Walking in a Winter Wonderland

Verschneite Bergkuppen, strahlender Sonnenschein, einsame Berghütten – und ich gemütlich wandernd mittendrin. Hach, herrlichst ist sie, diese Vorstellung vom idyllischen Winterwandern. Bis man selbst keuchend, erschöpft und schweißgebadet sich zum Gipfel hoch kämpft. Zum Beispiel am Fockenstein (1564m), dessen Wanderroute sowohl für den Winter, als auch den Sommer für ordentlich Muskelkater im Hintern sorgt.

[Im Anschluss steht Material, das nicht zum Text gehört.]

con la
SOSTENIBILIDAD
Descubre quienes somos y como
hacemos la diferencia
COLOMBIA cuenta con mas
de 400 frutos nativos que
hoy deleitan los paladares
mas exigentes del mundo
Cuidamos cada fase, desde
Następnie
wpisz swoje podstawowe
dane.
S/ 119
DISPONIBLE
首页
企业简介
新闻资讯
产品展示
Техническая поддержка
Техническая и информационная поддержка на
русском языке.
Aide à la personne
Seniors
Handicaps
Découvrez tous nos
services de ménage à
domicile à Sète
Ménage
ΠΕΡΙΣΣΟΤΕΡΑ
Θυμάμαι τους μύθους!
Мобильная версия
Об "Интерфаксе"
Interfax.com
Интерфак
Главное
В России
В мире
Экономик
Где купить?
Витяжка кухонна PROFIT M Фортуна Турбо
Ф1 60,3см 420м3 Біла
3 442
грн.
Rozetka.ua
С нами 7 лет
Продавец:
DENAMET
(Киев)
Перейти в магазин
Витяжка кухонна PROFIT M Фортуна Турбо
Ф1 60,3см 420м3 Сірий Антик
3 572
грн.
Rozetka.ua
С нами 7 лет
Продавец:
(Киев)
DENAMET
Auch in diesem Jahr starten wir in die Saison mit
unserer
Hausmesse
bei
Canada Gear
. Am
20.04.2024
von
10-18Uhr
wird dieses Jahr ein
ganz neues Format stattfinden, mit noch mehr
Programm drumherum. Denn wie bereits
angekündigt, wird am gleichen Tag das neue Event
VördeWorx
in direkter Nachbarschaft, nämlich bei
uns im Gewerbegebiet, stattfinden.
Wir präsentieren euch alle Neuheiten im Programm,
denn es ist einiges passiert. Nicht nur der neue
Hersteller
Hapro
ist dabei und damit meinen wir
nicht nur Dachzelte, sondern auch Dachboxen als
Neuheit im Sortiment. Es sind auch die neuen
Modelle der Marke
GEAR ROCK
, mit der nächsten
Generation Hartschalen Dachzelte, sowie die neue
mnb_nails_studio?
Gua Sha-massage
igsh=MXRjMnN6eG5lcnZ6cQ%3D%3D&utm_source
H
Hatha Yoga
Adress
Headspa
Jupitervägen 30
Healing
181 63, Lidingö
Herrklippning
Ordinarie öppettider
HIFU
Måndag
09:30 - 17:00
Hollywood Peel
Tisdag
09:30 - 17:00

Zumindest, wenn man ein Freizeitsportler ist, wie ich es mich schimpfe.

Fockenstein Wandern

Der Start der Wanderroute befindet sich in Bad Wiessee (der Wanderparkplatz befindet sich beim Sonnebichl, einfach der Schilderung folgen) und geht wirklich recht entspannt los. Es ist sogar so flach, dass man denkt, man sei versehentlich auf der Rentner-/Spazierroute gelandet. Denn das flache Stück zieht sich auch ganz schön, wobei der Weg, wenn auch im Schatten, wirklich schön ist. Denn bei jedem Schritt wird man vom dem Plätschern des Zeiselbachs begleitet. Herrlich idyllisch! Bis nach circa einer Stunde der Weg richtig steil wird. Zumindest nach meines Erachtens! Doch die Belohnung für die Mühen soll nicht lang auf sich warten, denn schon bald erscheint die Aueralm auf dem Horizont – ein Ort , an dem eine Johannisbeerschorle wirklich vorzüglichst schmeckt! Der anschließende Weg zum Fockenstein ist traumhaft. Jede im Kopf existierende Fantasie von Winterwanderung wird bei diesem Panorama zur Realität. Und man kann nicht anders, als immer wieder anzuhalten, ein Foto zu machen und sich innerlich zu freuen, bei solch traumhaften Wetter dieses Stück Natur genießen zu dürfen.

Braucht man Schneeschuhe? An dem Tag, an dem ich da hoch marschiert bin, waren sie nicht von Nöten. Wobei mir so manch einer entgegen gekommen ist – oder mich auch überholt hat -, der die komplette Winterwanderausrüstung dabei hatte. Was ich auf jeden Fall nicht hätte missen wollen, das waren die Wanderstöcke, die durchaus auch im Sommer sicher sinnvoll sind.

Fockenstein Wandern

Fazit: Da meine Wanderbegleitung schneller und wesentlich fitter war als ich, hat er den Gipfel des Fockenbergs allein erklommen und mich auf dem Rückweg wieder eingesammelt. Daher kann ich nicht beurteilen, wie das letzte Stück des Weg wirklich ist. Wobei auf Höhenrausch natürlich ein ausführlicher Bericht zu finden ist. (Danke dafür!!!) Zurück zum Text: Auch ohne Gipfelerlebnis war diese Wanderung  ein echter Erfolg, denn die Landschaft ist tatsächlich so idyllisch und atemberaubend, wie man es sich eben in seinen kühnsten Träumen vorstellt. Und die Tatsache, dass man sich in genau dieser Szenerie sportlich betätigen kann, ist ein Grund  mehr, München als Zuagroaste zu lieben. Und beim nächsten Mal schaffe ich es auch zum Gipfel!